# GURU NANAK IN PALESTINE AND SYRIA



## Dalvinder Singh Grewal (Feb 10, 2017)

*GURU NANAK IN PALESTINE AND SYRIA
Dr Dalvinder Singh Grewal*




  Guru Nanak passed through Jordan and entered Palestine. [1]  Jordan, Israel,  Egypt and Syria were all then part of Ottoman’s Empire. The word Palestine derives from Philistia, the name given by Greek writers to the land of the Philistines, who in the 12th century bc occupied a small pocket of land on the southern coast, between modern Tel-Aviv-Yafoand Gaza. Palestine is generally defined as a region bounded on the east by the Jordan River, on the north by the border between modern Israel and Lebanon, on the west by the Mediterranean Sea (including the coast of Gaza), and on the south by the  Negev, with its southernmost extension reaching the Gulf Of Aqaba. The region is also known as the Holy Land and is held sacred among Jews, Christians, and Muslims.

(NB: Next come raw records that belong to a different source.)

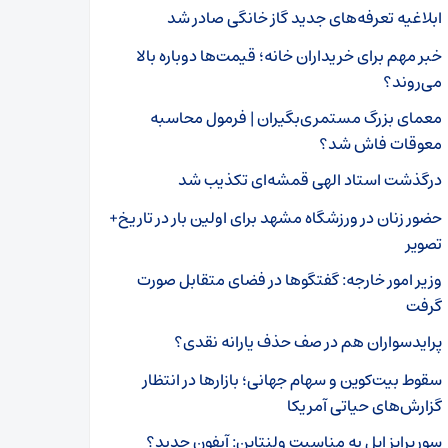
ابلاغیه تعرفه‌های جدید گاز خانگی صادر شد
خبر مهم برای خریداران خانه؛ قیمت‌ها دوباره بالا
می‌روند؟
معمای بزرگ مستمری‌بگیران | فرمول محاسبه
معوقات فاش شد؟
درگذشت استاد الهی قمشه‌ای تکذیب شد
حضور زنان در ورزشگاه مشهد برای اولین بار در تاریخ+
تصویر
وزیر امور خارجه: گفتگوها در فضای متقابل صورت
گرفت
پرایدسواران هم در صف حذف یارانه نقدی؟
سقوط بیت‌کوین و سهام جهانی؛ بازارها در انتظار
گزارش‌های حیاتی آمریکا
سورپرایز اپل به مناسبت ولنتاین: آیفون جدید؟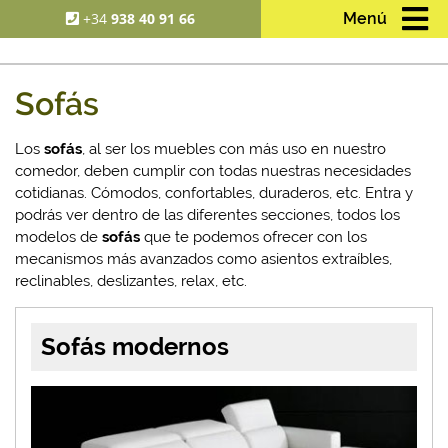
+34
938 40 91 66
Menú
Sofás
Los
sofás
, al ser los muebles con más uso en nuestro
comedor, deben cumplir con todas nuestras necesidades
cotidianas. Cómodos, confortables, duraderos, etc. Entra y
podrás ver dentro de las diferentes secciones, todos los
modelos de
sofás
que te podemos ofrecer con los
mecanismos más avanzados como asientos extraíbles,
reclinables, deslizantes, relax, etc.
Sofás modernos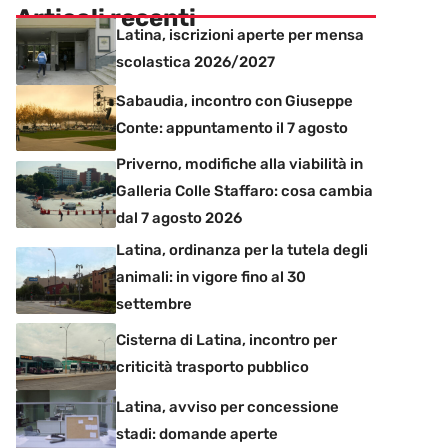
Articoli recenti
Latina, iscrizioni aperte per mensa
scolastica 2026/2027
Sabaudia, incontro con Giuseppe
Conte: appuntamento il 7 agosto
Priverno, modifiche alla viabilità in
Galleria Colle Staffaro: cosa cambia
dal 7 agosto 2026
Latina, ordinanza per la tutela degli
animali: in vigore fino al 30
settembre
Cisterna di Latina, incontro per
criticità trasporto pubblico
Latina, avviso per concessione
stadi: domande aperte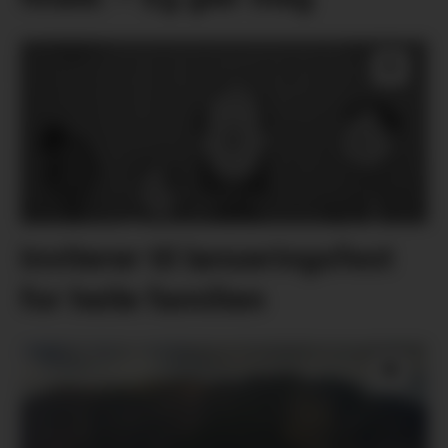
Inviterer til lanseringsfest
for heile familien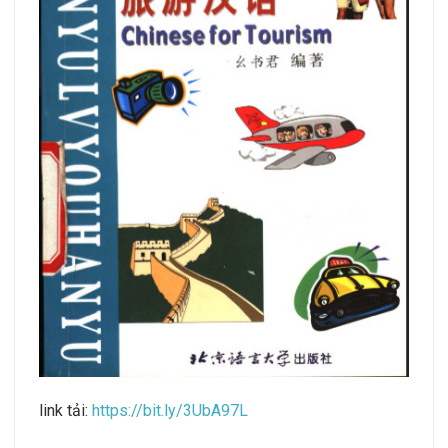
link tải:
https://bit.ly/3UbA97L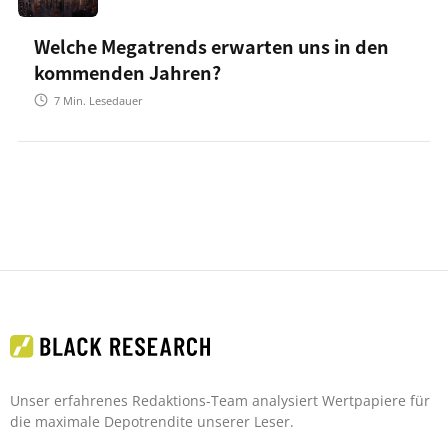
Welche Megatrends erwarten uns in den
kommenden Jahren?
7
Min. Lesedauer
Unser erfahrenes Redaktions-Team analysiert Wertpapiere für
die maximale Depotrendite unserer Leser.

  Israeli Jews constituted roughly half of the population west of the Jordan, while Arabs—Muslim, Christian, and Druze—and other smaller minorities accounted for the rest. In August 24, 1516, the Ottoman sultan, Selim I, routed the Mamlūk armies at the Battle of Marj Dābiq. Palestine began its four centuries under Ottoman domination. Under the Ottoman Turks, Palestine continued to be linked administratively to Damascus. Palestine was divided into the districts of Nāblus and Acre, both of which were linked with the province of Beirut and the autonomous district of Jerusalem, which dealt directly with Istanbul.*[2]*At Jerusalem the Guru met the religious leaders of Judaism and Christianity and held discussions with them. No memorial of the Guru however is available. [1]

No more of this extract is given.